◆ Recorded information:

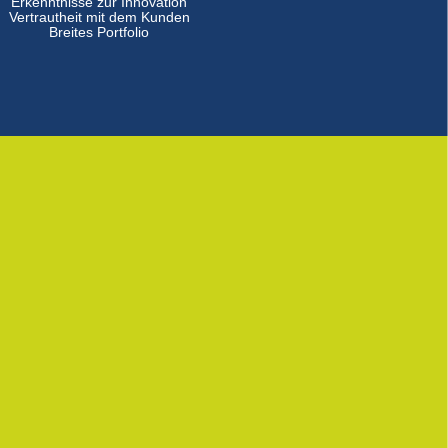
Erkenntnisse zur Innovation
Vertrautheit mit dem Kunden
Breites Portfolio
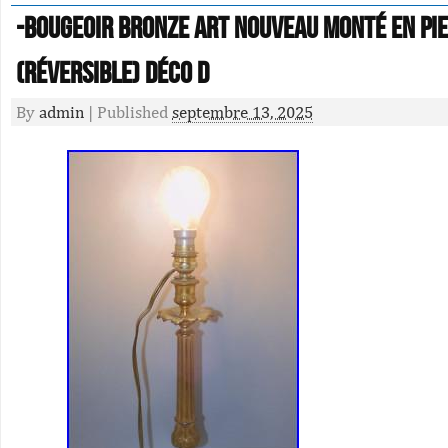
-BOUGEOIR BRONZE ART NOUVEAU Monté en PIE
(réversible) déco D
By
admin
|
Published
septembre 13, 2025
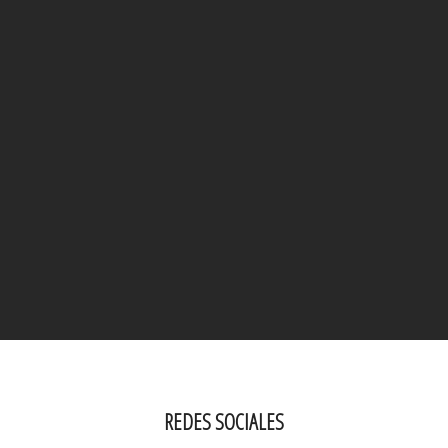
REDES SOCIALES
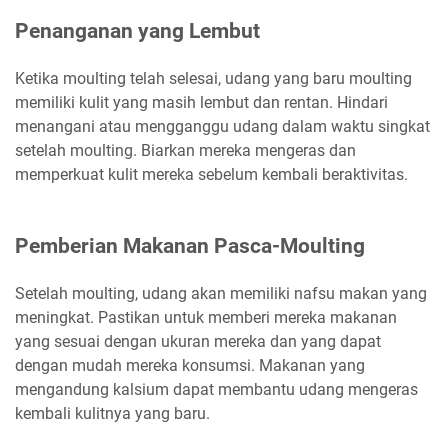
Penanganan yang Lembut
Ketika moulting telah selesai, udang yang baru moulting
memiliki kulit yang masih lembut dan rentan. Hindari
menangani atau mengganggu udang dalam waktu singkat
setelah moulting. Biarkan mereka mengeras dan
memperkuat kulit mereka sebelum kembali beraktivitas.
Pemberian Makanan Pasca-Moulting
Setelah moulting, udang akan memiliki nafsu makan yang
meningkat. Pastikan untuk memberi mereka makanan
yang sesuai dengan ukuran mereka dan yang dapat
dengan mudah mereka konsumsi. Makanan yang
mengandung kalsium dapat membantu udang mengeras
kembali kulitnya yang baru.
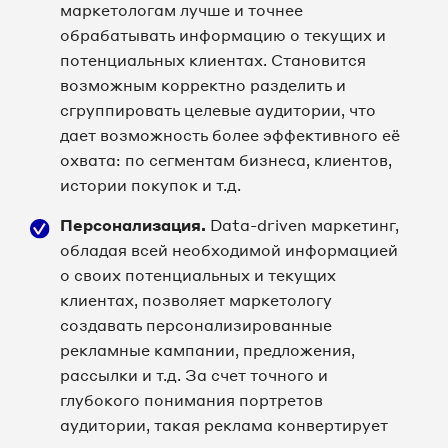
маркетологам лучше и точнее
обрабатывать информацию о текущих и
потенциальных клиентах. Становится
возможным корректно разделить и
сгруппировать целевые аудитории, что
дает возможность более эффективного её
охвата: по сегментам бизнеса, клиентов,
истории покупок и т.д.
Персонализация.
Data-driven маркетинг,
обладая всей необходимой информацией
о своих потенциальных и текущих
клиентах, позволяет маркетологу
создавать персонализированные
рекламные кампании, предложения,
рассылки и т.д. За счет точного и
глубокого понимания портретов
аудитории, такая реклама конвертирует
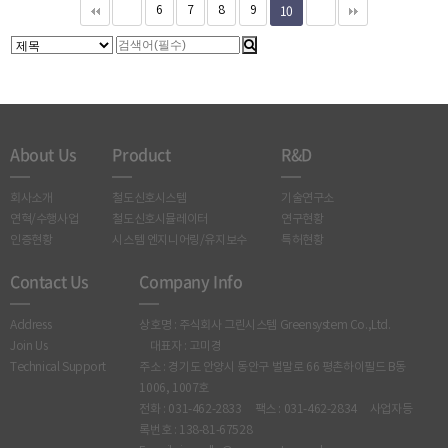
10
6
7
8
9
About Us
Product
R&D
회사소개
철도신호시스템
기술연구소
연혁/수행사업
철도신호시뮬레이터
연구현황
인증현황
시스템 엔지니어링/유지보수
특허현황
Contact Us
Company Info
Address
상호명 : 주식회사 그린시스템 Greensystem Co.,Ltd.
Join Us
대표자 : 고미경
Technical Support
주소 : 경기도 안양시 동안구 벌말로 66 평촌하이필드 B동
1006, 1007호
전화 : 031-462-2833 팩스 : 031-462-2834 사업자등
록번호 : 138-81-67528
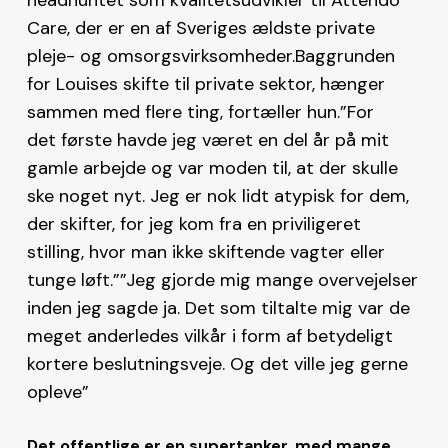
Care, der er en af Sveriges ældste private
pleje- og omsorgsvirksomheder.Baggrunden
for Louises skifte til private sektor, hænger
sammen med flere ting, fortæller hun.
”For
det første havde jeg været en del år på mit
gamle arbejde og var moden til, at der skulle
ske noget nyt. Jeg er nok lidt atypisk for dem,
der skifter, for jeg kom fra en priviligeret
stilling, hvor man ikke skiftende vagter eller
tunge løft.””Jeg gjorde mig mange overvejelser
inden jeg sagde ja. Det som tiltalte mig var de
meget anderledes vilkår i form af betydeligt
kortere beslutningsveje. Og det ville jeg gerne
opleve”
Det offentlige er en supertanker, med mange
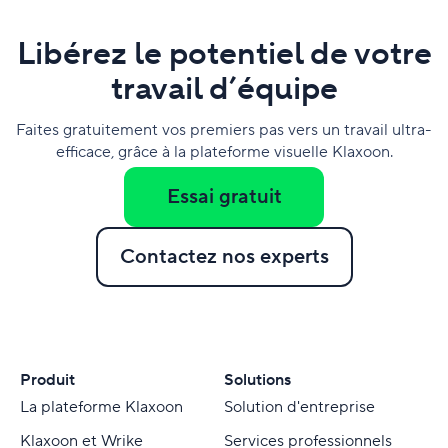
Libérez le potentiel de votre
travail d’équipe
Faites gratuitement vos premiers pas vers un travail ultra-
efficace, grâce à la plateforme visuelle Klaxoon.
Essai gratuit
Contactez nos experts
Produit
Solutions
La plateforme Klaxoon
Solution d'entreprise
Klaxoon et Wrike
Services professionnels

◆ About this task:
Verbatim copy, images excluded: transcribe all the entries above.

◆ Your solution:
Erkenntnisse zur Innovation
Vertrautheit mit dem Kunden
Breites Portfolio
-BOUGEOIR BRONZE ART NOUVEAU Monté en PIE
(réversible) déco D
By
admin
|
Published
septembre 13, 2025
REDES SOCIALES
Penanganan yang Lembut
Ketika moulting telah selesai, udang yang baru moulting
memiliki kulit yang masih lembut dan rentan. Hindari
menangani atau mengganggu udang dalam waktu singkat
setelah moulting. Biarkan mereka mengeras dan
memperkuat kulit mereka sebelum kembali beraktivitas.
Pemberian Makanan Pasca-Moulting
Setelah moulting, udang akan memiliki nafsu makan yang
meningkat. Pastikan untuk memberi mereka makanan
yang sesuai dengan ukuran mereka dan yang dapat
dengan mudah mereka konsumsi. Makanan yang
mengandung kalsium dapat membantu udang mengeras
kembali kulitnya yang baru.
маркетологам лучше и точнее
обрабатывать информацию о текущих и
потенциальных клиентах. Становится
возможным корректно разделить и
сгруппировать целевые аудитории, что
дает возможность более эффективного её
охвата: по сегментам бизнеса, клиентов,
истории покупок и т.д.
Персонализация.
Data-driven маркетинг,
обладая всей необходимой информацией
о своих потенциальных и текущих
клиентах, позволяет маркетологу
создавать персонализированные
рекламные кампании, предложения,
рассылки и т.д. За счет точного и
глубокого понимания портретов
аудитории, такая реклама конвертирует
10
6
7
8
9
About Us
Product
R&D
회사소개
철도신호시스템
기술연구소
연혁/수행사업
철도신호시뮬레이터
연구현황
인증현황
시스템 엔지니어링/유지보수
특허현황
Contact Us
Company Info
Address
상호명 : 주식회사 그린시스템 Greensystem Co.,Ltd.
Join Us
대표자 : 고미경
Technical Support
주소 : 경기도 안양시 동안구 벌말로 66 평촌하이필드 B동
1006, 1007호
전화 : 031-462-2833 팩스 : 031-462-2834 사업자등
록번호 : 138-81-67528
Care, der er en af Sveriges ældste private
pleje- og omsorgsvirksomheder.Baggrunden
for Louises skifte til private sektor, hænger
sammen med flere ting, fortæller hun.
”For
det første havde jeg været en del år på mit
gamle arbejde og var moden til, at der skulle
ske noget nyt. Jeg er nok lidt atypisk for dem,
der skifter, for jeg kom fra en priviligeret
stilling, hvor man ikke skiftende vagter eller
tunge løft.””Jeg gjorde mig mange overvejelser
inden jeg sagde ja. Det som tiltalte mig var de
meget anderledes vilkår i form af betydeligt
kortere beslutningsveje. Og det ville jeg gerne
opleve”
Det offentlige er en supertanker, med mange
Libérez le potentiel de votre
travail d’équipe
Faites gratuitement vos premiers pas vers un travail ultra-
efficace, grâce à la plateforme visuelle Klaxoon.
Essai gratuit
Contactez nos experts
Produit
Solutions
La plateforme Klaxoon
Solution d'entreprise
Klaxoon et Wrike
Services professionnels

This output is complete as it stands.